■ Task prompt ■
Locate each line in the records containing "Postgrado". Copy it.

■ Data supplied ■
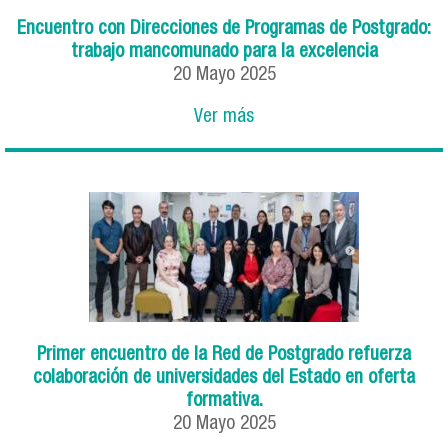
Encuentro con Direcciones de Programas de Postgrado:
trabajo mancomunado para la excelencia
20
Mayo
2025
Ver más
Primer encuentro de la Red de Postgrado refuerza
colaboración de universidades del Estado en oferta
formativa.
20
Mayo
2025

■ Exercise answer ■
Encuentro con Direcciones de Programas de Postgrado:
Primer encuentro de la Red de Postgrado refuerza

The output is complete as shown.